▸ **Assignment**
Every line of the listing below is to be repeated exactly; the pictures stay out.
-- Entries shown follows --
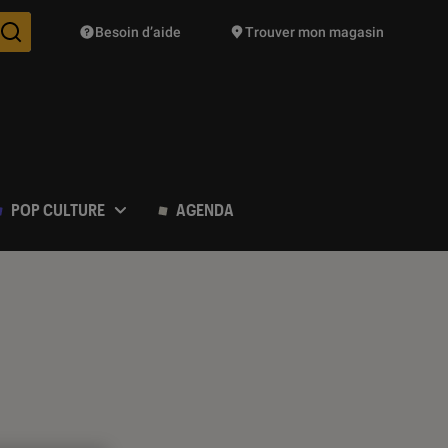
Besoin d’aide
Trouver mon magasin
Des suggestions de produits vont vous être proposées pendant vo
POP CULTURE
AGENDA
-- Entries shown concluded --
▸ **The completed task**
Besoin d’aide
Trouver mon magasin
Des suggestions de produits vont vous être proposées pendant vo
POP CULTURE
AGENDA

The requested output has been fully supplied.